(WHAT TO PRODUCE): Please copy out the lines in the entries that contain "plugins".

++++ SUPPLIED INFORMATION ++++

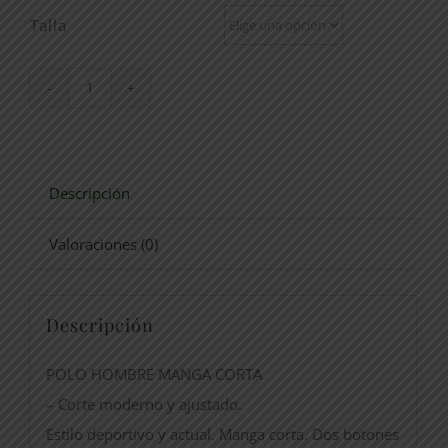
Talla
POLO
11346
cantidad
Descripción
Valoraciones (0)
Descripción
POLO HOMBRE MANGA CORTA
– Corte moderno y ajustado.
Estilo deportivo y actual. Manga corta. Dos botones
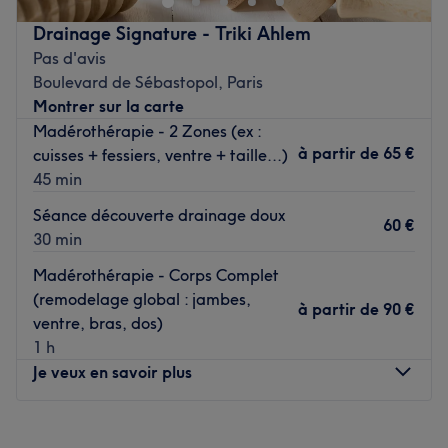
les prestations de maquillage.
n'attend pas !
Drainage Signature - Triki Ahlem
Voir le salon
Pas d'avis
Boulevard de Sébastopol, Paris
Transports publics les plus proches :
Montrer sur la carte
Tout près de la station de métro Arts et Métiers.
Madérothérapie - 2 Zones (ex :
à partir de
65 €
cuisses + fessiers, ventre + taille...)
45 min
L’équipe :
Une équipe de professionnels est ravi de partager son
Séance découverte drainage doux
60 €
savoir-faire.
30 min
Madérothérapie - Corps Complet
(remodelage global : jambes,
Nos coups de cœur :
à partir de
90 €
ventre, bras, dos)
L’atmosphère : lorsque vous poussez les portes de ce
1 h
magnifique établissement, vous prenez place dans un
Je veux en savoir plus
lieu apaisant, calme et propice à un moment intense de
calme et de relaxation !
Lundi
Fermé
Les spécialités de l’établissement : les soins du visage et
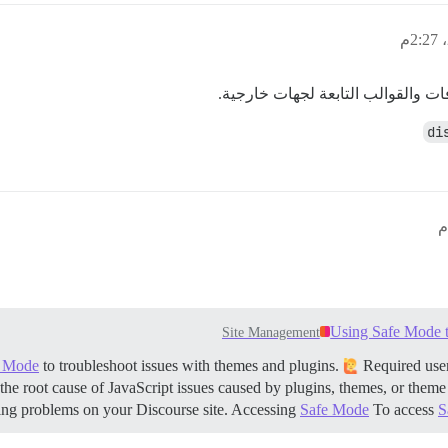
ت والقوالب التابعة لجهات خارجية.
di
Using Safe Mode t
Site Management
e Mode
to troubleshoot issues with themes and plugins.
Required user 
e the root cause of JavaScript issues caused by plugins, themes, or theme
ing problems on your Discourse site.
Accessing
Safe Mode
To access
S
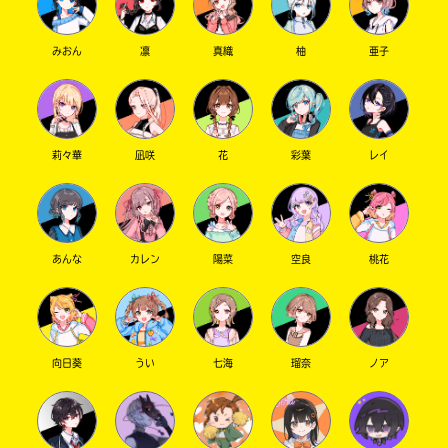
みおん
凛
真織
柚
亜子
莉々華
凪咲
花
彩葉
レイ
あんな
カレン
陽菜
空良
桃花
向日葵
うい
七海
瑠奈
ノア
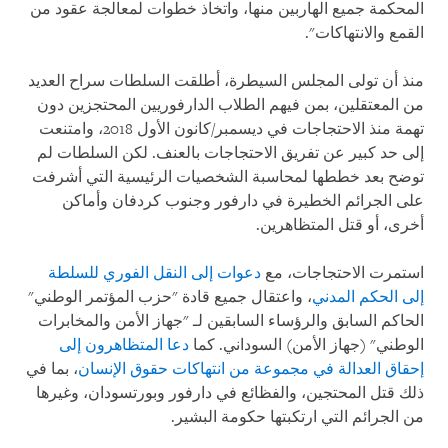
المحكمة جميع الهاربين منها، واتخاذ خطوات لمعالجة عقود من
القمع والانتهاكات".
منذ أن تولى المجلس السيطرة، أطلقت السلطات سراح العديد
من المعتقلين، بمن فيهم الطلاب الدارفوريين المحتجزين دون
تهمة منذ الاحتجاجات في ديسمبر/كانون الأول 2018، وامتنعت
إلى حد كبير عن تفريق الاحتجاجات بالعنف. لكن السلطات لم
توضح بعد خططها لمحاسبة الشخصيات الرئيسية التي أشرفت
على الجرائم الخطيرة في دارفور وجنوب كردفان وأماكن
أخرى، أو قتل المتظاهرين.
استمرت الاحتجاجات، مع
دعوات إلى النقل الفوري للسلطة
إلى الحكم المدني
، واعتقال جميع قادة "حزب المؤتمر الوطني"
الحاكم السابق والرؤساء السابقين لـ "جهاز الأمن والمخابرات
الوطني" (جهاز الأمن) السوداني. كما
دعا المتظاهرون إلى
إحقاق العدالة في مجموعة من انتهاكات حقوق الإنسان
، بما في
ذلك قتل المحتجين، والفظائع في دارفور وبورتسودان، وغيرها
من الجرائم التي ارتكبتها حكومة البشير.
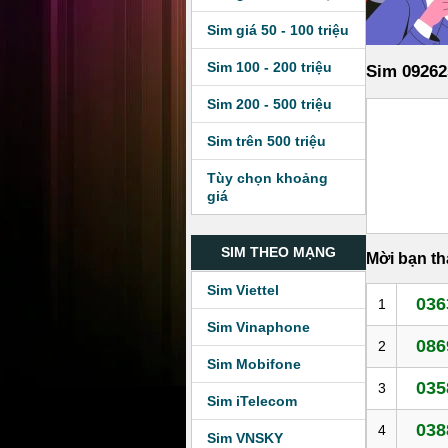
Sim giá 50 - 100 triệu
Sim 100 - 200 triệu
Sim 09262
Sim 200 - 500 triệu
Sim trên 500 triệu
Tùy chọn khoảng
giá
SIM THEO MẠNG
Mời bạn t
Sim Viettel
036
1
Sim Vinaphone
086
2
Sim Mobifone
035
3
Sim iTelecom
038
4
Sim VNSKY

++++

(EXPECTED OUTPUT):
to troubleshoot issues with themes and plugins.
e the root cause of JavaScript issues caused by plugins, themes, or theme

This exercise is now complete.